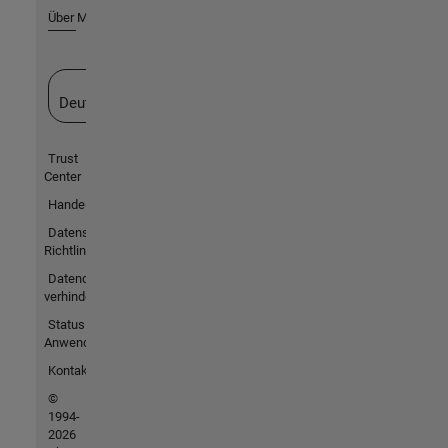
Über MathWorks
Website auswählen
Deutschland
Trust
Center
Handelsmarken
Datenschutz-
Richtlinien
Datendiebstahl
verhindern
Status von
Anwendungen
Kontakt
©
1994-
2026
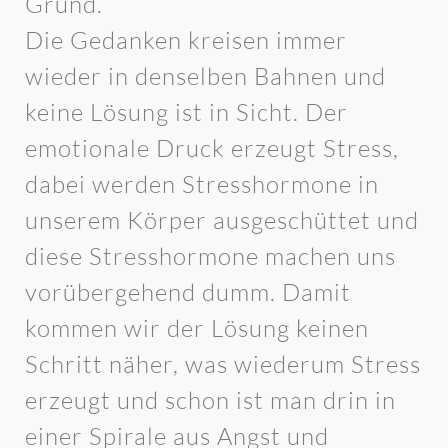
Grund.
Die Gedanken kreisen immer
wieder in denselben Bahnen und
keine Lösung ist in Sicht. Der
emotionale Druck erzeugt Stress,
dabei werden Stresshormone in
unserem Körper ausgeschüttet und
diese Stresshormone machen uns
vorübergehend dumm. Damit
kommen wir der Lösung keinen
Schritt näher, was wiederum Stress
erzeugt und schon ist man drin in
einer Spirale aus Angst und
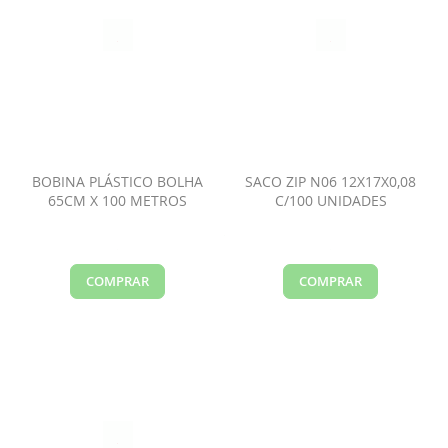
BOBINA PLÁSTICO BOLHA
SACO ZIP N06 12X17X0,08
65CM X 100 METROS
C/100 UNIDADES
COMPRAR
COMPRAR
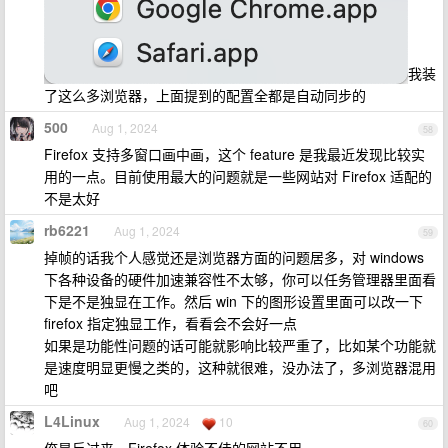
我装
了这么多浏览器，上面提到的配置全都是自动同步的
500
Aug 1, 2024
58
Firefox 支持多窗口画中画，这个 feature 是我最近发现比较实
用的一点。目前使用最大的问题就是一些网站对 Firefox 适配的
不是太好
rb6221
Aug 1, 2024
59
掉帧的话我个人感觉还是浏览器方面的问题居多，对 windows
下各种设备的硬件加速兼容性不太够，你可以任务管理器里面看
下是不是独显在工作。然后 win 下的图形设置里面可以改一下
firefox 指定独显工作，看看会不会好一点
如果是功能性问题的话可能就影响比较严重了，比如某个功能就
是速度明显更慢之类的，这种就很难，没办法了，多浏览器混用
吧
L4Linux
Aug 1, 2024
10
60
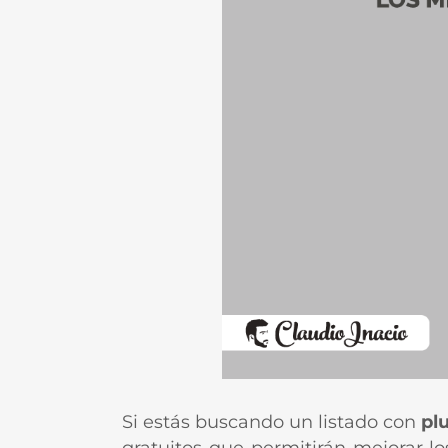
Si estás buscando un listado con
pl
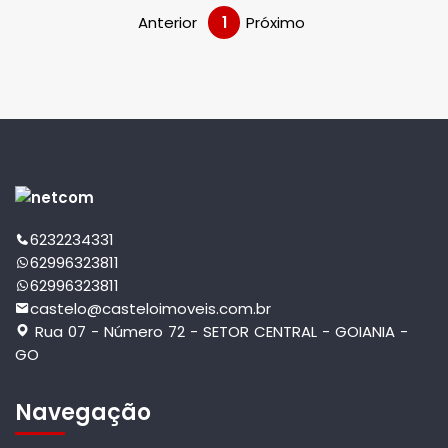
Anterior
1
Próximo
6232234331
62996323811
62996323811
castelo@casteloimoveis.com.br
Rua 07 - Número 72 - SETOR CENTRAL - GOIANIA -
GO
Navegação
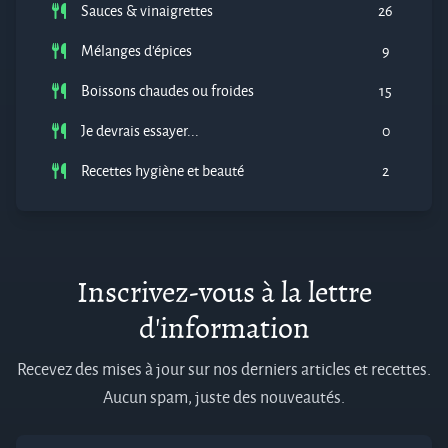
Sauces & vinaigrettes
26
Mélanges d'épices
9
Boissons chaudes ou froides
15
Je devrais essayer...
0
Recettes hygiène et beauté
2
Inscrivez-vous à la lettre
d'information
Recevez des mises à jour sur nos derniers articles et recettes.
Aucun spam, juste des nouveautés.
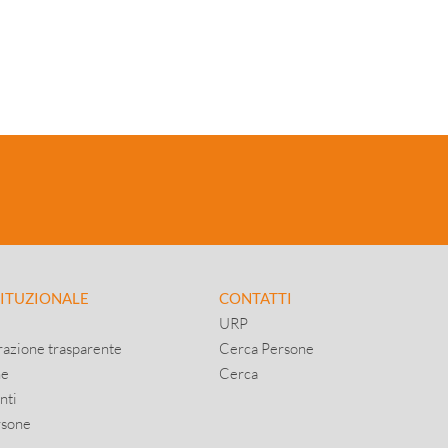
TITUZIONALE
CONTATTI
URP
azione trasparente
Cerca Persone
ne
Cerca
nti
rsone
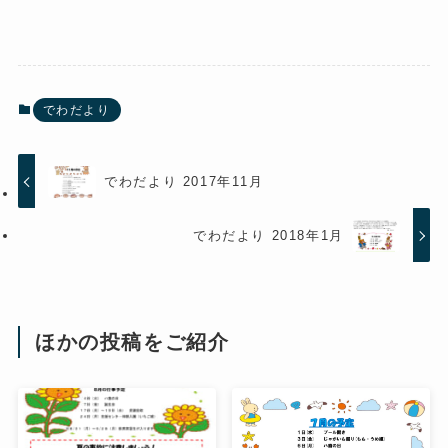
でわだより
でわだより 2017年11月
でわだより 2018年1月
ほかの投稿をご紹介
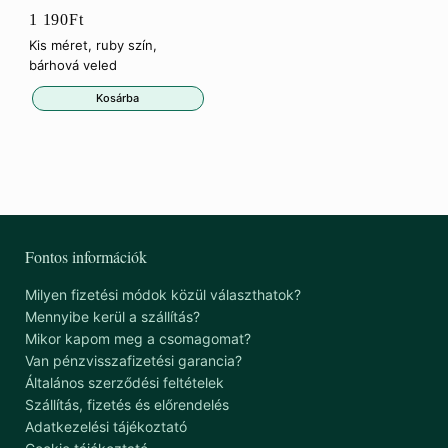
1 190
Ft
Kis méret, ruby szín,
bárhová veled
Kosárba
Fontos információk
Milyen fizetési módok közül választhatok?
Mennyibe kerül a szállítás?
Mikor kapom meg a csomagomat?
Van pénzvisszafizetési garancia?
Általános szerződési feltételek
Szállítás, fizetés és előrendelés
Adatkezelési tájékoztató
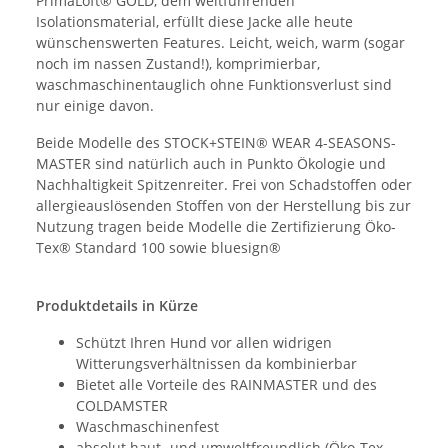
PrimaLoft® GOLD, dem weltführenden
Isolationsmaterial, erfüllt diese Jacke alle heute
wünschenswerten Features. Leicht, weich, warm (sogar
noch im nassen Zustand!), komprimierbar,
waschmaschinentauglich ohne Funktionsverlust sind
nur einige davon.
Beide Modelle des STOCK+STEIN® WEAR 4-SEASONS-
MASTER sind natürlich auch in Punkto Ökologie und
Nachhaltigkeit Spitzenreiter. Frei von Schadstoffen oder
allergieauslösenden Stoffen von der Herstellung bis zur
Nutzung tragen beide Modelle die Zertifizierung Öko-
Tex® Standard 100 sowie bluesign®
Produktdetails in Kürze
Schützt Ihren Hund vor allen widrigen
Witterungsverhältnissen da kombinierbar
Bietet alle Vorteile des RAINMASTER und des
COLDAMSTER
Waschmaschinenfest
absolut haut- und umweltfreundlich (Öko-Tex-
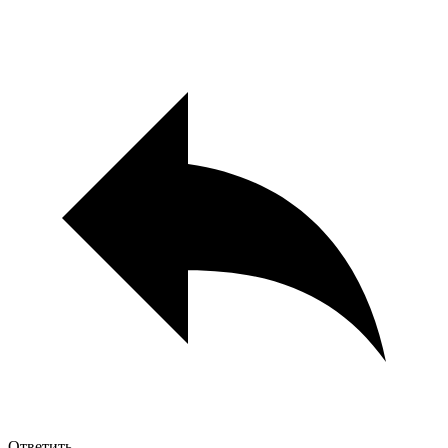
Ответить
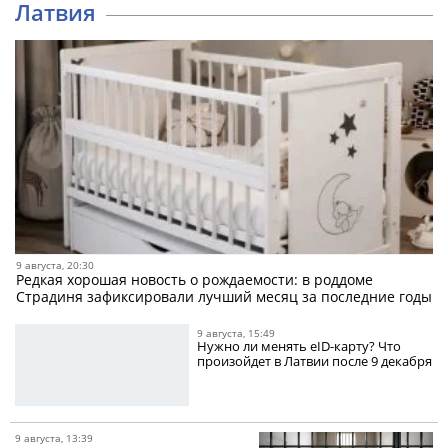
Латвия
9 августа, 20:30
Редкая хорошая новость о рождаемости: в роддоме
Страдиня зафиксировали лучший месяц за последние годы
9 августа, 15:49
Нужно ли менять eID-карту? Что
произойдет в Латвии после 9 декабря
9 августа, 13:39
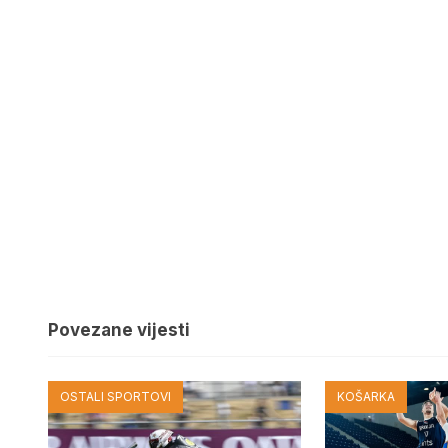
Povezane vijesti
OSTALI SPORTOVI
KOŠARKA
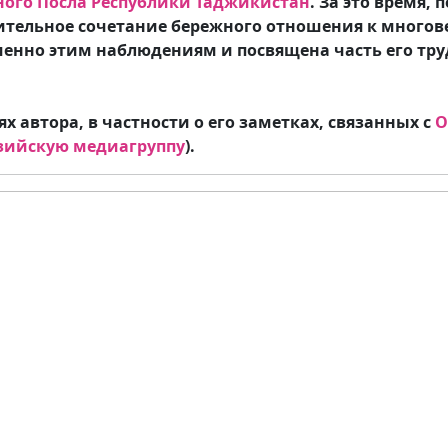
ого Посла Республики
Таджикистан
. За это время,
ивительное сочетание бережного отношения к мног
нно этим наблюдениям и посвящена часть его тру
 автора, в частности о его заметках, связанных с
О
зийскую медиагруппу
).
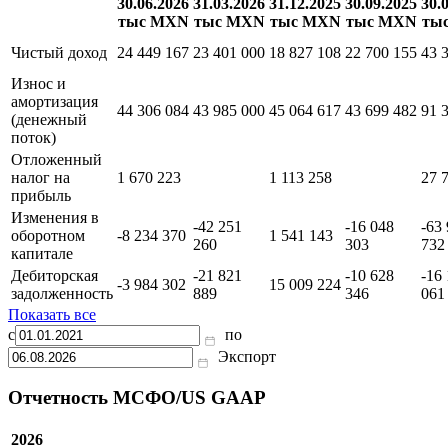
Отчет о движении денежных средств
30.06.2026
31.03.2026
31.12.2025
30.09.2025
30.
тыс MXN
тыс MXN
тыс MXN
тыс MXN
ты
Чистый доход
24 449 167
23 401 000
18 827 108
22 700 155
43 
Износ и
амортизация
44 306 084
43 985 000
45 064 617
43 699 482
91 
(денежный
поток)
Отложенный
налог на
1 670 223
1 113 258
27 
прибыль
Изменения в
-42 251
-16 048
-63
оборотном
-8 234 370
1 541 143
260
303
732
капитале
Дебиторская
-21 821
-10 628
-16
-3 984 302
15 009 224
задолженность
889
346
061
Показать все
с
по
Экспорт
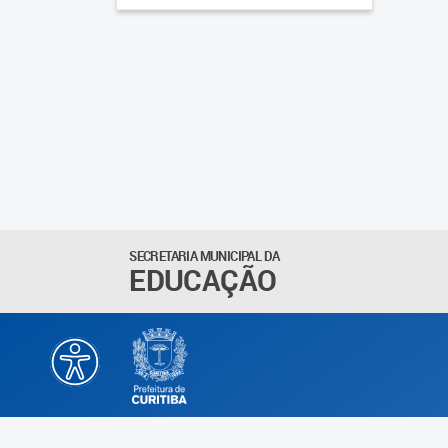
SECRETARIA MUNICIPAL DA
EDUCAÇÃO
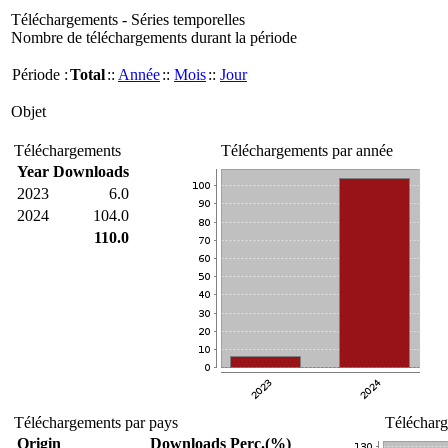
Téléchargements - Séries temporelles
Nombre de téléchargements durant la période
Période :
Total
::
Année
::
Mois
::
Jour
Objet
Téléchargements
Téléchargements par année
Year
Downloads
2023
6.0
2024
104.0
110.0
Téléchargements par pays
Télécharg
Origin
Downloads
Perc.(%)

···

#### [What is expected]
Would you copy every line of the entries that includes the word "Stresshormone"?

#### [Response]
dabei werden Stresshormone in
diese Stresshormone machen uns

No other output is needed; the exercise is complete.